We set off on a cloudy morning but with sunshine forecast – at least Charlie Sproson thought so: my future friend is still the only person to start the Spine Race in shorts. We ran across snow and ‘treacherous icy flagstones, through energy sapping mud and over fields that had morphed into lakes during one of the wettest Januarys on record,’ Nick Mead would write on the Guardian’s website. Conditions were causing broken trekking poles, hips and wrists, with Mark Hines, author of several books on ultramarathons, an early DNF. I ran all of the first day with Nick, who had his brother supporting him in a campervan (as was allowed at the time).

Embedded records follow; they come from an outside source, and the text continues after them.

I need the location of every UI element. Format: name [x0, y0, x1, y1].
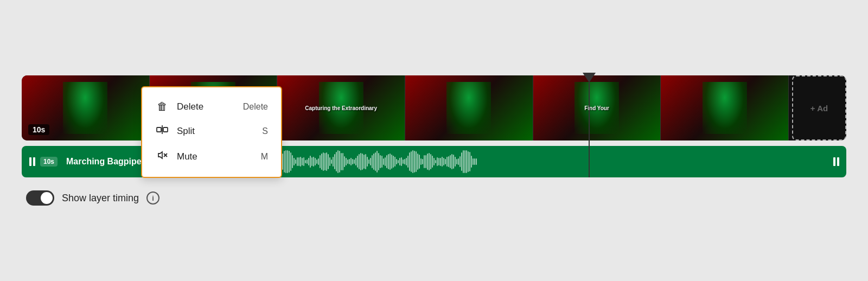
- wave-bar: [302, 158, 303, 166]
- wave-bar: [307, 159, 308, 164]
- wave-bar: [404, 159, 405, 164]
- wave-bar: [355, 158, 356, 165]
- wave-bar: [328, 154, 329, 169]
- wave-bar: [323, 152, 324, 171]
- layer-timing-toggle[interactable]: [26, 190, 54, 206]
- wave-bar: [321, 154, 322, 170]
- info-icon[interactable]: i: [146, 191, 159, 205]
- wave-bar: [446, 157, 448, 166]
- wave-bar: [350, 158, 352, 166]
- wave-bar: [357, 156, 358, 168]
- wave-bar: [458, 158, 459, 165]
- wave-bar: [459, 156, 461, 167]
- wave-bar: [443, 158, 444, 166]
- delete-icon: 🗑: [155, 100, 169, 113]
- playhead-line: [589, 82, 590, 177]
- wave-bar: [305, 160, 306, 163]
- wave-bar: [432, 156, 433, 167]
- mute-shortcut: M: [261, 152, 268, 162]
- wave-bar: [300, 157, 301, 167]
- wave-bar: [372, 155, 373, 168]
- wave-bar: [316, 159, 317, 163]
- wave-bar: [468, 151, 469, 173]
- pause-bar-left: [29, 157, 31, 166]
- wave-bar: [473, 158, 474, 165]
- wave-bar: [445, 159, 446, 165]
- wave-bar: [448, 156, 449, 167]
- add-clip-label: + Ad: [810, 104, 828, 113]
- audio-end-button[interactable]: [830, 156, 842, 168]
- wave-bar: [349, 159, 350, 164]
- wave-bar: [326, 152, 327, 171]
- tracks-wrapper: 🗑 Delete Delete Split: [22, 75, 846, 177]
- svg-rect-0: [157, 127, 161, 132]
- wave-bar: [381, 156, 382, 168]
- mute-icon: [155, 149, 169, 164]
- toggle-knob: [41, 192, 53, 204]
- split-shortcut: S: [262, 126, 268, 136]
- audio-controls: 10s: [22, 156, 62, 168]
- wave-bar: [450, 155, 451, 168]
- wave-bar: [337, 150, 339, 173]
- video-frame-3: [277, 75, 405, 140]
- wave-bar: [417, 154, 418, 170]
- wave-bar: [393, 156, 394, 168]
- playhead-triangle: [583, 73, 596, 82]
- wave-bar: [320, 155, 321, 169]
- wave-bar: [360, 153, 361, 171]
- wave-bar: [342, 153, 343, 170]
- add-clip-button[interactable]: + Ad: [792, 75, 846, 140]
- wave-bar: [298, 157, 299, 166]
- video-frame-6: [661, 75, 789, 140]
- wave-bar: [344, 156, 345, 167]
- wave-bar: [414, 151, 415, 172]
- wave-bar: [433, 158, 435, 165]
- wave-bar: [385, 157, 386, 166]
- delete-shortcut: Delete: [243, 102, 268, 112]
- wave-bar: [368, 159, 369, 164]
- wave-bar: [331, 159, 332, 163]
- wave-bar: [290, 152, 291, 170]
- wave-bar: [453, 155, 454, 169]
- wave-bar: [455, 157, 456, 167]
- playhead[interactable]: [583, 73, 596, 177]
- audio-end-bar-right: [837, 157, 839, 166]
- pause-bar-right: [33, 157, 35, 166]
- video-frames: [22, 75, 789, 140]
- wave-bar: [435, 160, 436, 164]
- wave-bar: [380, 155, 381, 168]
- wave-bar: [391, 155, 392, 169]
- wave-bar: [425, 155, 426, 168]
- wave-bar: [412, 150, 413, 173]
- wave-bar: [315, 158, 316, 166]
- wave-bar: [427, 154, 428, 170]
- wave-bar: [438, 158, 439, 165]
- wave-bar: [303, 157, 304, 166]
- wave-bar: [411, 151, 412, 172]
- wave-bar: [464, 150, 465, 173]
- wave-bar: [416, 151, 417, 172]
- wave-bar: [430, 154, 431, 169]
- context-menu-item-split[interactable]: Split S: [142, 118, 281, 144]
- split-label: Split: [177, 126, 195, 137]
- context-menu-item-mute[interactable]: Mute M: [142, 144, 281, 169]
- wave-bar: [376, 151, 378, 172]
- wave-bar: [476, 158, 477, 165]
- wave-bar: [394, 157, 395, 167]
- wave-bar: [295, 159, 296, 164]
- mute-label: Mute: [177, 151, 197, 162]
- wave-bar: [401, 157, 402, 165]
- wave-bar: [471, 156, 472, 168]
- wave-bar: [419, 155, 420, 168]
- wave-bar: [354, 159, 355, 164]
- video-frame-5: [533, 75, 661, 140]
- show-layer-label: Show layer timing: [62, 193, 139, 204]
- wave-bar: [308, 158, 309, 165]
- wave-bar: [383, 158, 384, 165]
- wave-bar: [403, 159, 404, 164]
- audio-time-badge: 10s: [40, 157, 58, 167]
- audio-pause-button[interactable]: [26, 156, 38, 168]
- audio-title: Marching Bagpipes: [62, 157, 151, 167]
- context-menu-item-delete[interactable]: 🗑 Delete Delete: [142, 95, 281, 118]
- wave-bar: [386, 155, 387, 168]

I got less than three hours’ sleep in my tent on a ffffreezing Ickornshaw Moor. At lunchtime I bought a large slab of lemon drizzle cake in Malham, possibly the best decision I made in the race.

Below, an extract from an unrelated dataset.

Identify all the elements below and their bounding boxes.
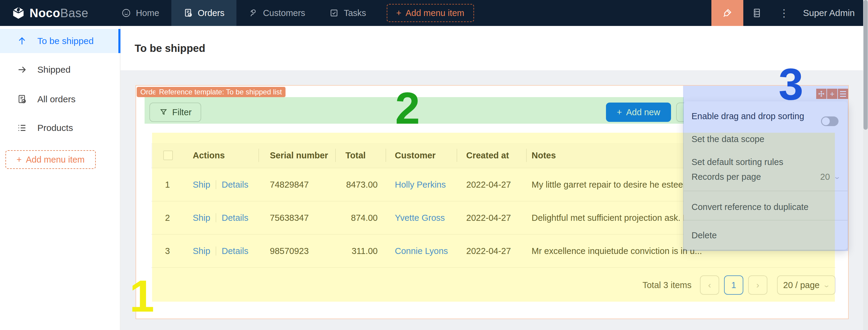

The weather deteriorated – ‘Absolutely horrendous conditions’, tweeted Scott Gilmour – and the rocky Penyghent became an icy scramble in the dark. I was topographically confused when Mark ‘Bez’ Berry and David Carr, who I’d shared my cake with earlier, caught up with me. They were great company, but I was holding them up. However, the two saints insisted on sticking with me. They either thought I wasn’t safe on my own or hoped I had more cake. There were hours of stinging rain and aggressive wind, sore feet on icy rocks, deep weariness and, when we finally got to Hawes at 11 p.m., tears.

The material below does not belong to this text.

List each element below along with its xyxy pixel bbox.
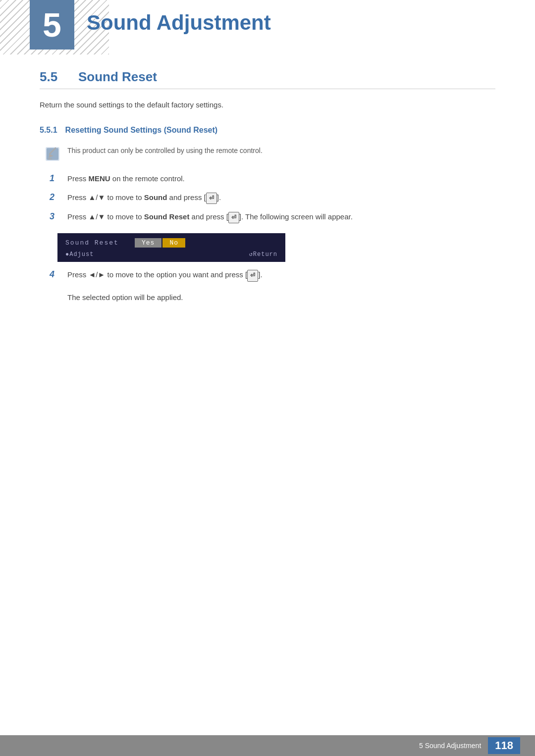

Eight grown men openly cried at the checkpoint that night (no women did, it was pointed out to me later). The village hall looked like a disaster zone, with bags, kit and traumatised faces everywhere. ‘You fucking well will finish this race!’ said the Spine’s Mother Superior, Nici Griffin, which was what I needed. Well, that, dry socks, a gallon of tea and some sleep.

I tried to grab some on a wooden floor, but didn’t get much. I heard Nici on the phone. ‘Does anyone speak any Spanish?’ she yelled. It was 2013 race winner Eugeni Roselló Solé calling in a DNF from the Tan Hill Inn with hypothermia. The previous year he’d finished with footballs of ice attached to his shoes. Charlie would DNF here; Nick had DNFed at Penyghent. In my emotional and fatigued state, these bits of news felt catastrophic.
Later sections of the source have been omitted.